+++ Records to process +++

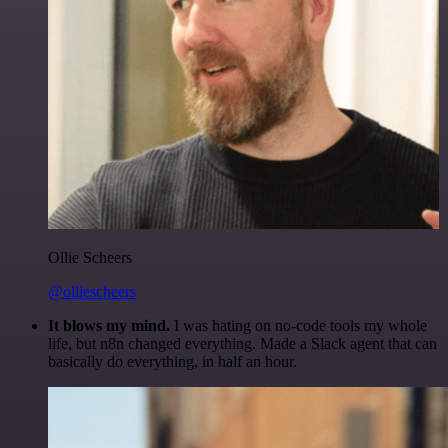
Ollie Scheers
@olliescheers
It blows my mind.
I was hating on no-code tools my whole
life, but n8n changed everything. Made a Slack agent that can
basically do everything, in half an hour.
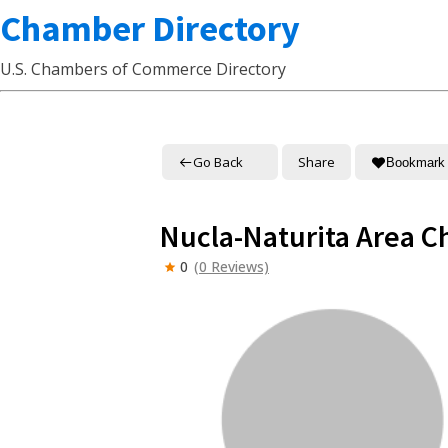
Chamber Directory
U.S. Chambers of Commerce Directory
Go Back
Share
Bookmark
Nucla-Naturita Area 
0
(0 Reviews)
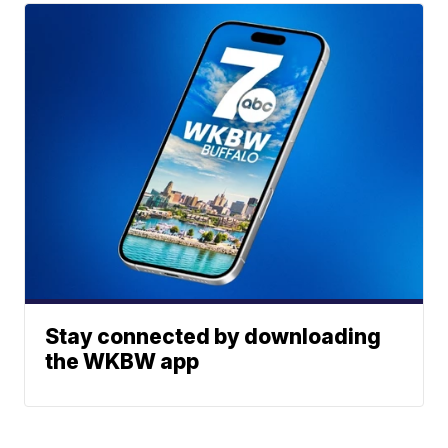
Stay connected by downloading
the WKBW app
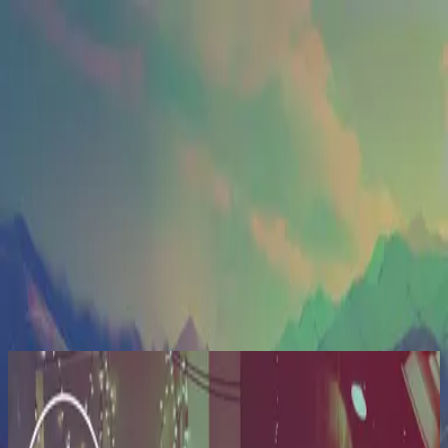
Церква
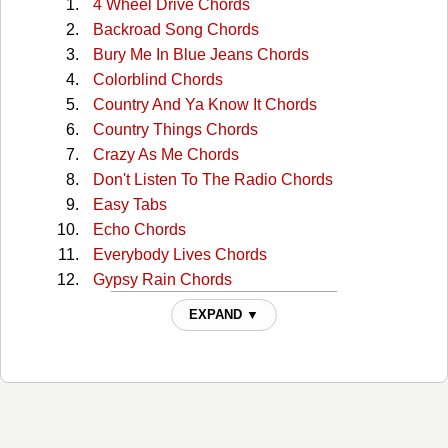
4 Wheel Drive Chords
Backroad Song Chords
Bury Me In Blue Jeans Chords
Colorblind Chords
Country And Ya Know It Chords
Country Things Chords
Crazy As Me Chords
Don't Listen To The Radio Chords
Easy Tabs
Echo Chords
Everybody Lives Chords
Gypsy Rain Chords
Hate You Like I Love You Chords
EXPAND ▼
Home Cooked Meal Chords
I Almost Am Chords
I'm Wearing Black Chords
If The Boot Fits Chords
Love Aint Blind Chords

+++
+++ Records to process +++

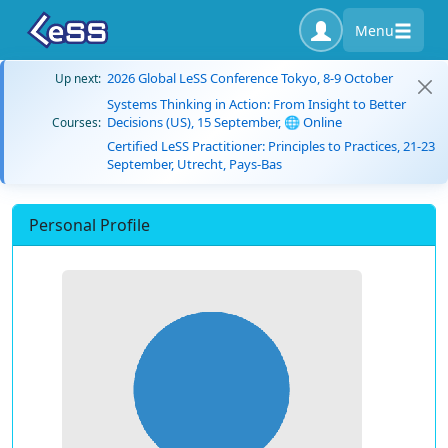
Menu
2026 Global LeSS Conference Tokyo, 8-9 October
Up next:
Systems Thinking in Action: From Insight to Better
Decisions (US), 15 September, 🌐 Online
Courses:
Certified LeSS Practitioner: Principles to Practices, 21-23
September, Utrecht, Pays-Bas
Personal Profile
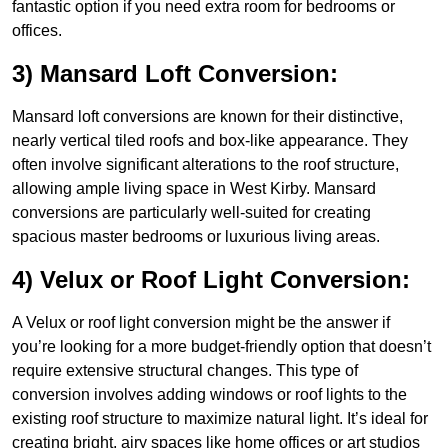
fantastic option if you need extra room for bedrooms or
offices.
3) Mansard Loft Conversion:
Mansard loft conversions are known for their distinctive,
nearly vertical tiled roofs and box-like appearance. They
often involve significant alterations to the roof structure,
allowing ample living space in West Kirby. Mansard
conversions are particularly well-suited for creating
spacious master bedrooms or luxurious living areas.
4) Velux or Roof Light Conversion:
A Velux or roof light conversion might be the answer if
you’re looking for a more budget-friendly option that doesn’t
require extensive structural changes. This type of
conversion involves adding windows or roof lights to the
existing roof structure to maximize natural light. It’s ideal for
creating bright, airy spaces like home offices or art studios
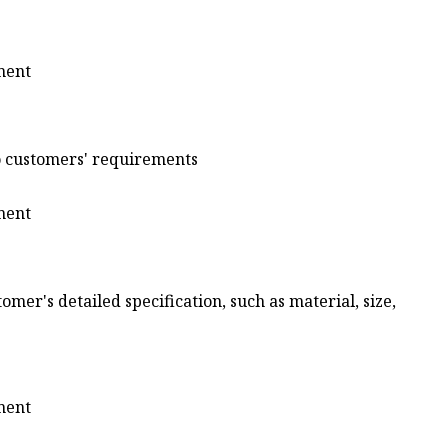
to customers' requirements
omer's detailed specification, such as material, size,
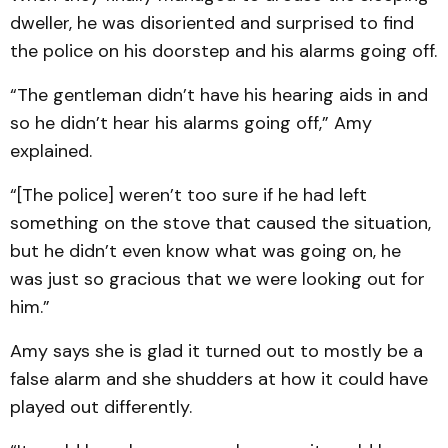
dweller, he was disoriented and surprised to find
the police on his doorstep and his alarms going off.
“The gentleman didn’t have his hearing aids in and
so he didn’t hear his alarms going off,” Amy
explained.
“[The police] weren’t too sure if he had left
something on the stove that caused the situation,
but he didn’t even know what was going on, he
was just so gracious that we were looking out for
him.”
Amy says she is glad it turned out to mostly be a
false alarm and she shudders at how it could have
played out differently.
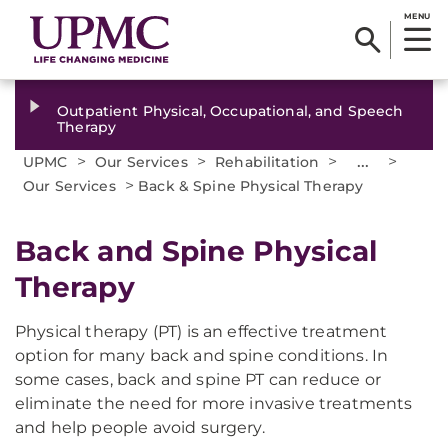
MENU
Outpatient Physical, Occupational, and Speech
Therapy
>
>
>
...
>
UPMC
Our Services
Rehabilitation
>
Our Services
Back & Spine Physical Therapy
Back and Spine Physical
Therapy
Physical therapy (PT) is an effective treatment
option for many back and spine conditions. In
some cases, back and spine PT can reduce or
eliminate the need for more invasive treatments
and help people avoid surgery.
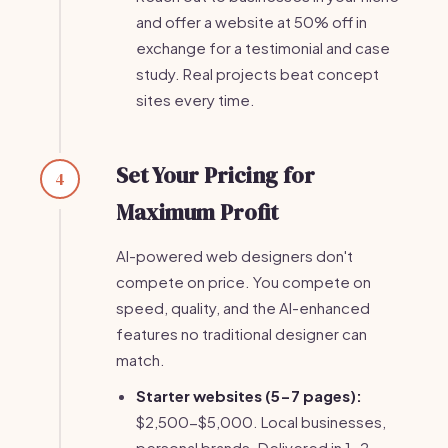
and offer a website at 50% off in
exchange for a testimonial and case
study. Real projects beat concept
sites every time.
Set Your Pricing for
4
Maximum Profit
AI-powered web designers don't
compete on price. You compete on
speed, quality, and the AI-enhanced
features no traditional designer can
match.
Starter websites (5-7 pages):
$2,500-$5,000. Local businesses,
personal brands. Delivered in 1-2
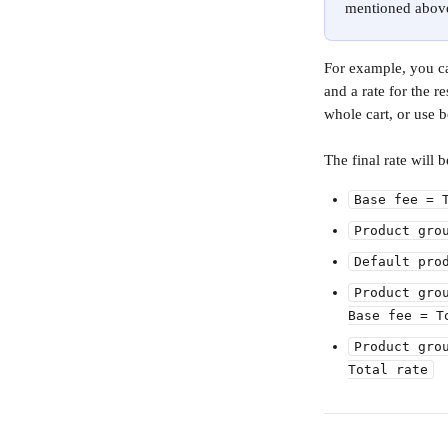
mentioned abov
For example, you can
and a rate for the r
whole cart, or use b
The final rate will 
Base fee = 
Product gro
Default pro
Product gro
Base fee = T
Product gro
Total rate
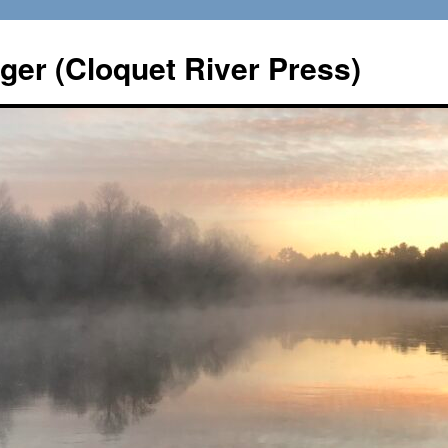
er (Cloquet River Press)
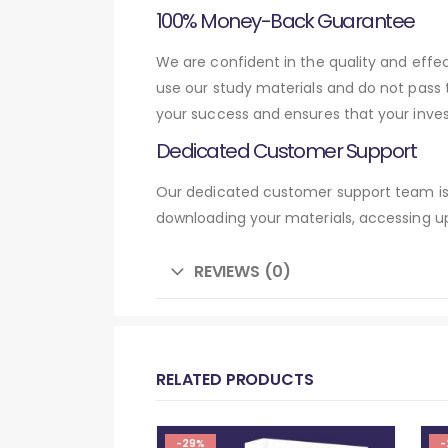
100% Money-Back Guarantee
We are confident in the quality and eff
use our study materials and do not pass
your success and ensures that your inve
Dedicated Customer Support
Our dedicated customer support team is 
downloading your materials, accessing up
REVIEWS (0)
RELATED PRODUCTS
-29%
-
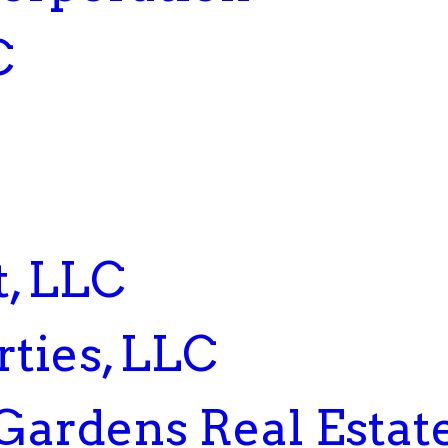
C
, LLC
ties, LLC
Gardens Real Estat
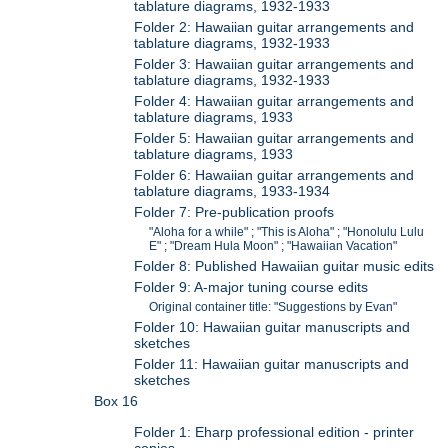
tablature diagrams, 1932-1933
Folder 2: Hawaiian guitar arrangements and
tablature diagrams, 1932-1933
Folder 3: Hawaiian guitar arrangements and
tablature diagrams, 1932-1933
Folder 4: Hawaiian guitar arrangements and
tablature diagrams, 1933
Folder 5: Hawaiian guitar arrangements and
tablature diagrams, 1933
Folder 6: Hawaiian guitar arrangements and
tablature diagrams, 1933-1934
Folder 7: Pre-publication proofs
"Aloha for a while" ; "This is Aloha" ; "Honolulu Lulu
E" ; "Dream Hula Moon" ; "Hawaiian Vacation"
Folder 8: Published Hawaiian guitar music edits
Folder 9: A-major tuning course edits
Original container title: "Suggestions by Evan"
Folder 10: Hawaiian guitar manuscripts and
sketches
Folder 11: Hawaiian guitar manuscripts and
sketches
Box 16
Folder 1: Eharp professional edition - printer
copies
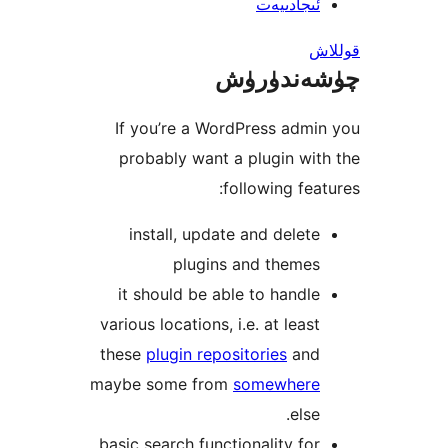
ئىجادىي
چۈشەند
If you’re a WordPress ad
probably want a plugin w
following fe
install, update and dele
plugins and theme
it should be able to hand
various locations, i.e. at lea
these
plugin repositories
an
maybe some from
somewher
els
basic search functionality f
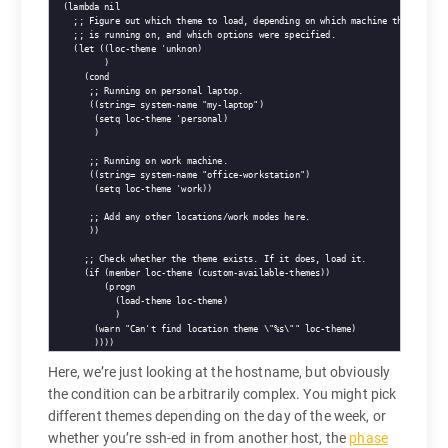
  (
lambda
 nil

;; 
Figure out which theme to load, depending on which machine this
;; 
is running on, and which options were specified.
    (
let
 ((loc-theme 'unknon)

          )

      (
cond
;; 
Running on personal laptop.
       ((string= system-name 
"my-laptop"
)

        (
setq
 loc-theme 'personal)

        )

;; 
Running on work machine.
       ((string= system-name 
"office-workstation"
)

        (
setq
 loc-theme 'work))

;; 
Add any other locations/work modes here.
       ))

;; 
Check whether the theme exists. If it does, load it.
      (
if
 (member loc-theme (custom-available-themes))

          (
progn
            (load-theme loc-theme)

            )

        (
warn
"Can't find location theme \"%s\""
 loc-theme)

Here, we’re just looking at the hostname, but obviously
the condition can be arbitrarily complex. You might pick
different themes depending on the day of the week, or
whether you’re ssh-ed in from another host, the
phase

+++

Work request =>
Copy word for word the lines above, starting at the line containing "Ollie Scheers" and ending at the line containing "Bury Me In Blue Jeans Chords", inclusive, with no pictures.

Written response =>
Ollie Scheers
@olliescheers
It blows my mind.
I was hating on no-code tools my whole
life, but n8n changed everything. Made a Slack agent that can
basically do everything, in half an hour.
Chamber Directory
U.S. Chambers of Commerce Directory
Go Back
Share
Bookmark
Nucla-Naturita Area 
0
(0 Reviews)
Stay connected by downloading
the WKBW app
Церква
4 Wheel Drive Chords
Backroad Song Chords
Bury Me In Blue Jeans Chords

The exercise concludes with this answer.